TASK PROMPT - Below is a set of entries. Reproduce exactly the lines from the one containing "Wish List (0)" through the end, both included.

DATA EXTRACTS -

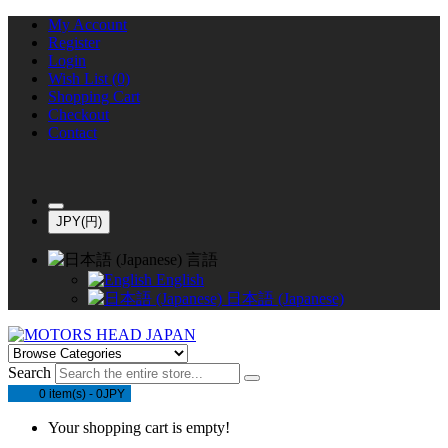
My Account
Register
Login
Wish List (0)
Shopping Cart
Checkout
Contact
JPY(円)
言語
English
日本語 (Japanese)
Search
0 item(s) - 0JPY
Your shopping cart is empty!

ANSWER BOX -
Wish List (0)
Shopping Cart
Checkout
Contact
JPY(円)
言語
English
日本語 (Japanese)
Search
0 item(s) - 0JPY
Your shopping cart is empty!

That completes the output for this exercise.